→ TO DO: The first line of the entries is where the copy starts and the line with "low-calorie diets. In a paper" is where it ends; set down each line exactly, both ends included, and drop pictures.

→ EXCERPTED RECORDS:
•••
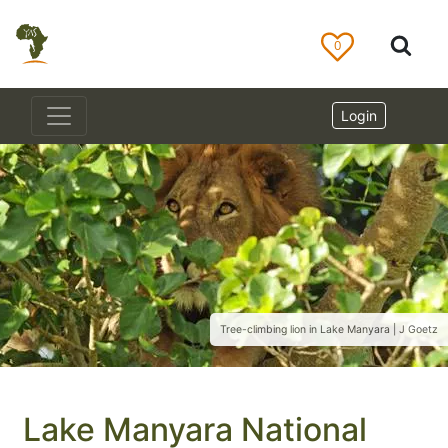
0
Login
Tree-climbing lion in Lake Manyara | J Goetz
Lake Manyara National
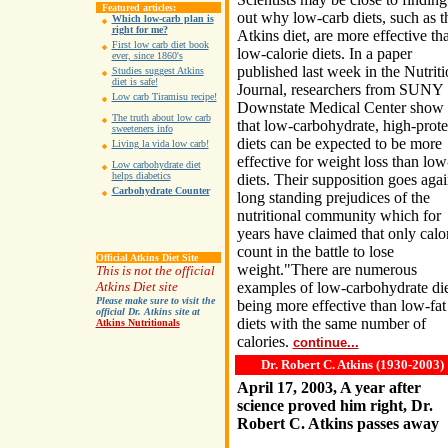
Featured articles:
out why low-carb diets, such as t
Which low-carb plan is
right for me?
Atkins diet, are more effective th
First low carb diet book
low-calorie diets. In a paper
ever, since 1860's
published last week in the Nutrit
Studies suggest Atkins
diet is safe!
Journal, researchers from SUNY
Low carb Tiramisu recipe!
Downstate Medical Center show
The truth about low carb
that low-carbohydrate, high-prote
sweeteners info
diets can be expected to be more
Living la vida low carb!
effective for weight loss than low
Low carbohydrate diet
helps diabetics
diets. Their supposition goes agai
Carbohydrate Counter
long standing prejudices of the
nutritional community which for
years have claimed that only calo
count in the battle to lose
Official Atkins Diet Site
weight."There are numerous
This is not the official
Atkins Diet site
examples of low-carbohydrate die
Please make sure to visit the
being more effective than low-fat
official Dr. Atkins site at
diets with the same number of
Atkins Nutritionals
calories.
continue...
Dr. Robert C. Atkins (1930-2003)
April 17, 2003, A year after
science proved him right, Dr.
Robert C. Atkins passes away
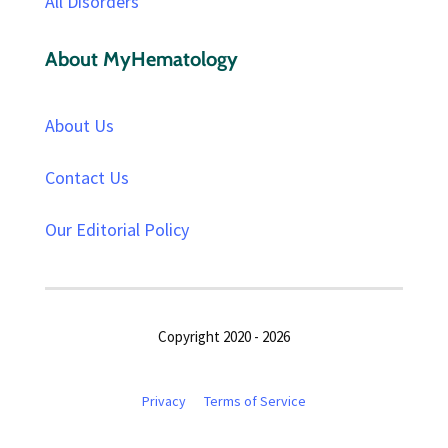
All Disorders
About MyHematology
About Us
Contact Us
Our Editorial Policy
Copyright 2020 - 2026
Privacy
Terms of Service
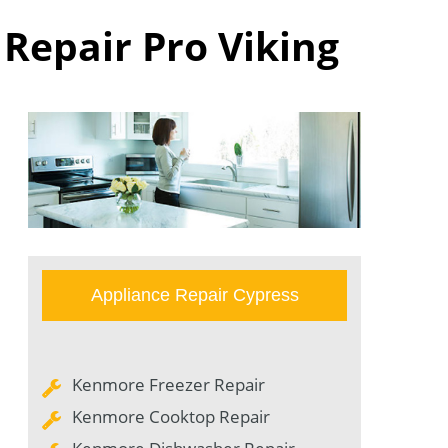
 Repair Pro Viking
Appliance Repair Cypress
Kenmore Freezer Repair
Kenmore Cooktop Repair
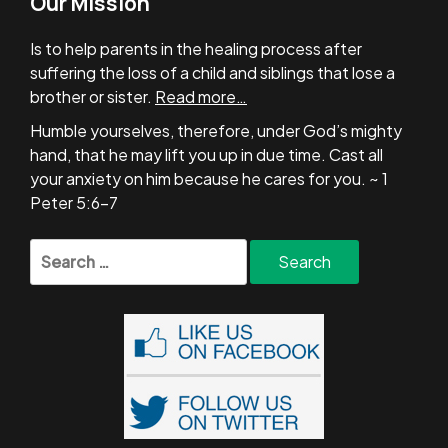
Our Mission
Is to help parents in the healing process after
suffering the loss of a child and siblings that lose a
brother or sister.
Read more…
Humble yourselves, therefore, under God’s mighty
hand, that he may lift you up in due time. Cast all
your anxiety on him because he cares for you. ~ 1
Peter 5:6-7
Search
for:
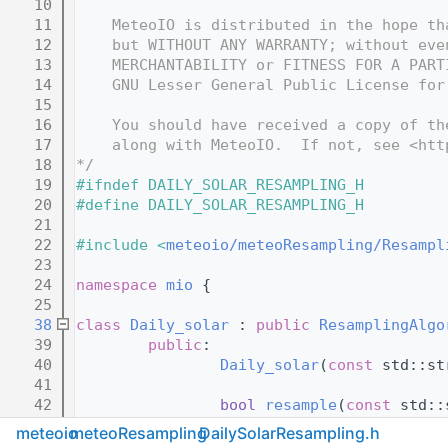
   10
   11
    MeteoIO is distributed in the hope th
   12
    but WITHOUT ANY WARRANTY; without eve
   13
    MERCHANTABILITY or FITNESS FOR A PART
   14
    GNU Lesser General Public License for
   15
   16
    You should have received a copy of th
   17
    along with MeteoIO.  If not, see <htt
   18
*/
   19
#ifndef DAILY_SOLAR_RESAMPLING_H
   20
#define DAILY_SOLAR_RESAMPLING_H
   21
   22
#include <
meteoio/meteoResampling/Resampl
   23
   24
namespace 
mio
 {
   25
   38
class 
Daily_solar
 : 
public
ResamplingAlgo
   39
public
:
   40
Daily_solar
(
const
 std::st
   41
   42
bool
resample
(
const
 std::
   43
const
 std::
meteoio
meteoResampling
DailySolarResampling.h
   44
                std::string 
toString
() 
co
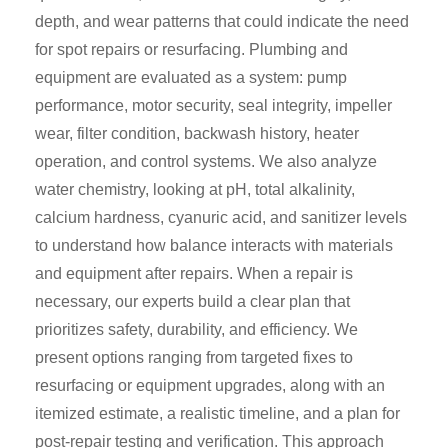
depth, and wear patterns that could indicate the need
for spot repairs or resurfacing. Plumbing and
equipment are evaluated as a system: pump
performance, motor security, seal integrity, impeller
wear, filter condition, backwash history, heater
operation, and control systems. We also analyze
water chemistry, looking at pH, total alkalinity,
calcium hardness, cyanuric acid, and sanitizer levels
to understand how balance interacts with materials
and equipment after repairs. When a repair is
necessary, our experts build a clear plan that
prioritizes safety, durability, and efficiency. We
present options ranging from targeted fixes to
resurfacing or equipment upgrades, along with an
itemized estimate, a realistic timeline, and a plan for
post-repair testing and verification. This approach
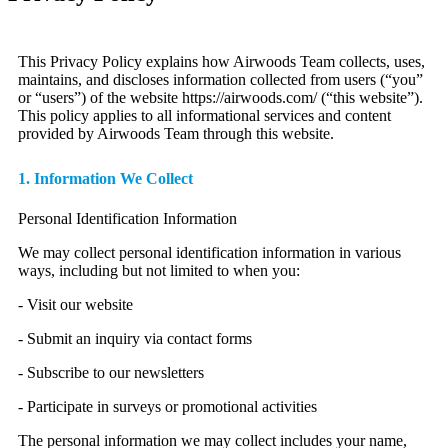
This Privacy Policy explains how Airwoods Team collects, uses,
maintains, and discloses information collected from users (“you”
or “users”) of the website https://airwoods.com/ (“this website”).
This policy applies to all informational services and content
provided by Airwoods Team through this website.
1. Information We Collect
Personal Identification Information
We may collect personal identification information in various
ways, including but not limited to when you:
- Visit our website
- Submit an inquiry via contact forms
- Subscribe to our newsletters
- Participate in surveys or promotional activities
The personal information we may collect includes your name,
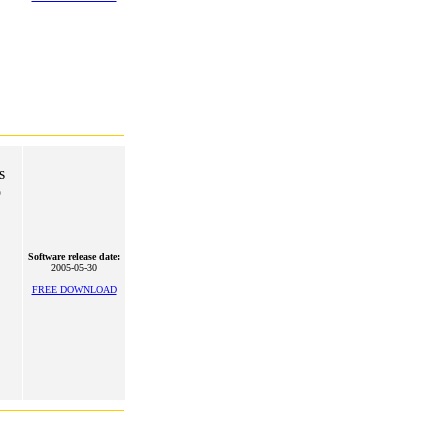
s
o
Software release date:
2005-05-30
FREE DOWNLOAD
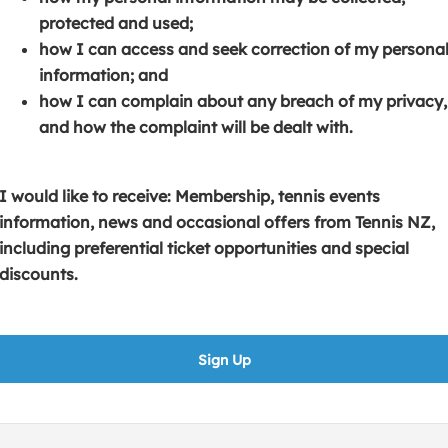
s
p
e
protected and used;
i
e
n
how I can access and seek correction of my persona
n
n
s
information; and
a
s
i
how I can complain about any breach of my privacy,
n
i
n
and how the complaint will be dealt with.
e
n
a
w
a
n
w
n
e
I would like to receive: Membership, tennis events
i
e
w
information, news and occasional offers from Tennis NZ,
n
w
w
including preferential ticket opportunities and special
d
w
i
discounts.
o
i
n
w
n
d
)
d
o
Sign Up
o
w
w
)
)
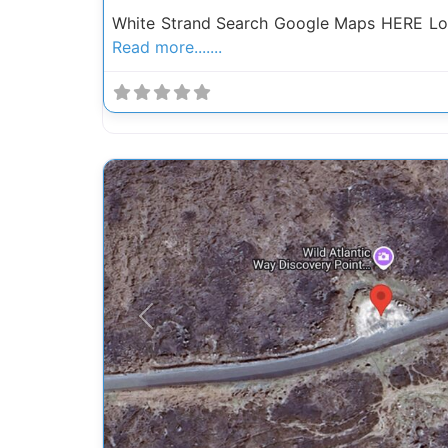
White Strand Search Google Maps HERE Loc
Read more.......
Previous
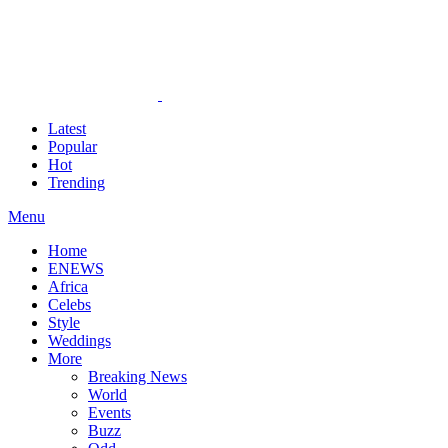
Latest
Popular
Hot
Trending
Menu
Home
ENEWS
Africa
Celebs
Style
Weddings
More
Breaking News
World
Events
Buzz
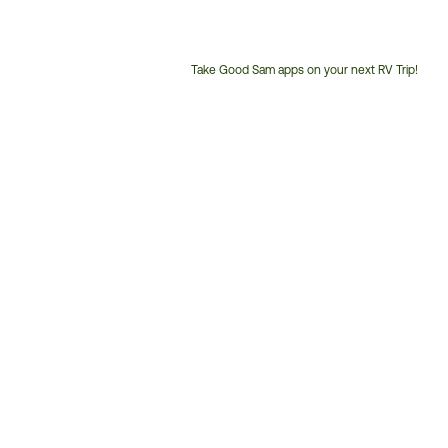
Take Good Sam apps on your next RV Trip!
Customer
Service
Phone
Number:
•••
→ RESPONSE AREA:
0
Login
Tree-climbing lion in Lake Manyara | J Goetz
Lake Manyara National
Featured articles:
out why low-carb diets, such as t
Which low-carb plan is
right for me?
Atkins diet, are more effective th
First low carb diet book
low-calorie diets. In a paper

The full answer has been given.